[DATA SHOWN Boundary: Start]

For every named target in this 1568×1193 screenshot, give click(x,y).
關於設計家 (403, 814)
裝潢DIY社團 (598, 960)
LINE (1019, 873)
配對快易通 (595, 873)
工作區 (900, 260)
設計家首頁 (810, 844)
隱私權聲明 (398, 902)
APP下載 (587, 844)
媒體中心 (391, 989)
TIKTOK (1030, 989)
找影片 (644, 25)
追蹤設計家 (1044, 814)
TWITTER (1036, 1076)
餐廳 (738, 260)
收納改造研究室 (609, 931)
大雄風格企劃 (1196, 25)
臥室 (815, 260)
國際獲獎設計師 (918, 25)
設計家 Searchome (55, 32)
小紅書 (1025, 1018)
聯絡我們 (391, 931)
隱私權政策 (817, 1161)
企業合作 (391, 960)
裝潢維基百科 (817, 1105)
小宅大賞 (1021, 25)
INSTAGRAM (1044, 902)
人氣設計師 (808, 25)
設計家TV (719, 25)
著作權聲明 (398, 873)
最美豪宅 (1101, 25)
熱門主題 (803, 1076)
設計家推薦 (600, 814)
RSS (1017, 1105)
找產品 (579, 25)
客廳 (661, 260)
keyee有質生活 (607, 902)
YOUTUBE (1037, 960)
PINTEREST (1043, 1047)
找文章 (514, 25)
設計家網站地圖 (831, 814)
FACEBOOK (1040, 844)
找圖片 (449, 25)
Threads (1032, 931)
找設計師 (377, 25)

[DATA SHOWN Boundary: End]
[DATA SHOWN Boundary: Start]

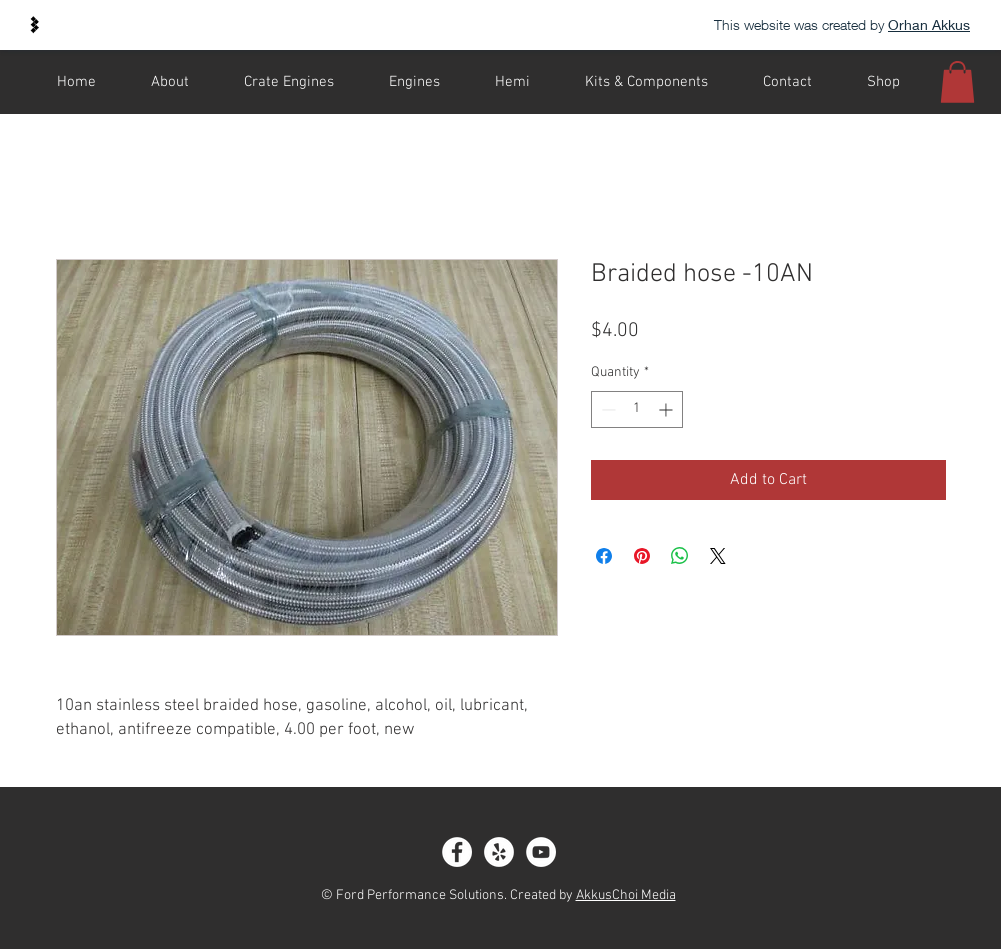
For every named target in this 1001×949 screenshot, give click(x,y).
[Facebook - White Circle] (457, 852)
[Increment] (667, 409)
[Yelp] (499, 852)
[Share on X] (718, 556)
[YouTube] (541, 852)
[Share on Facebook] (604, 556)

[DATA SHOWN Boundary: End]
[DATA SHOWN Boundary: Start]

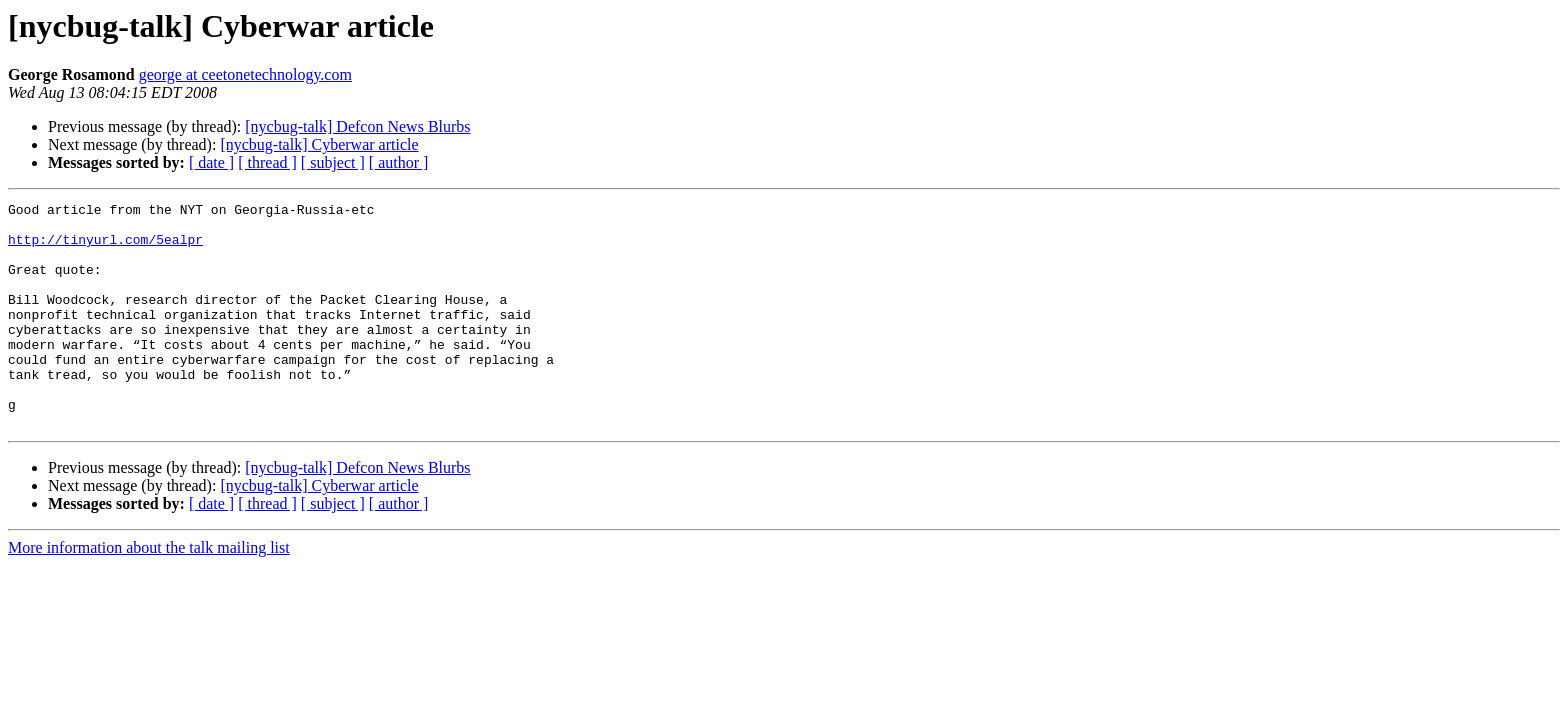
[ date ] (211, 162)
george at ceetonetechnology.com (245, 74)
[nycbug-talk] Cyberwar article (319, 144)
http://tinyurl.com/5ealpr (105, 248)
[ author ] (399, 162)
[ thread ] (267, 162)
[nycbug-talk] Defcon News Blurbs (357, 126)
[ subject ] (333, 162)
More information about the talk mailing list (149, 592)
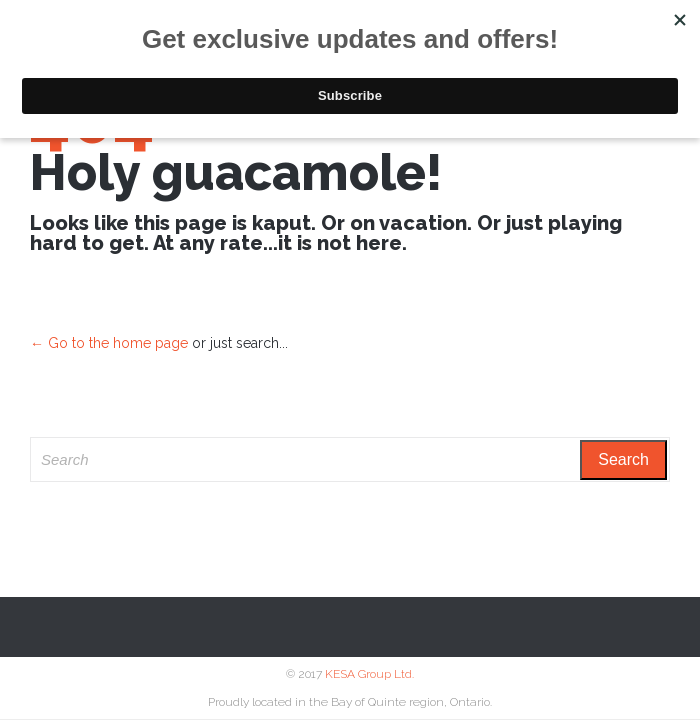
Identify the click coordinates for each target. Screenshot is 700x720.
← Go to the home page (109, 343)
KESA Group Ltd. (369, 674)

[DATA SHOWN Boundary: End]

WORK TASK
Starting at the line above that contains "For every named target in this 1568×1193", write out each line exactly until the line that contains "找影片 (644, 25)" has been written, and stop there.

RESULT
For every named target in this 1568×1193 screenshot, give click(x,y).
關於設計家 (403, 814)
裝潢DIY社團 (598, 960)
LINE (1019, 873)
配對快易通 (595, 873)
工作區 (900, 260)
設計家首頁 (810, 844)
隱私權聲明 (398, 902)
APP下載 (587, 844)
媒體中心 (391, 989)
TIKTOK (1030, 989)
找影片 (644, 25)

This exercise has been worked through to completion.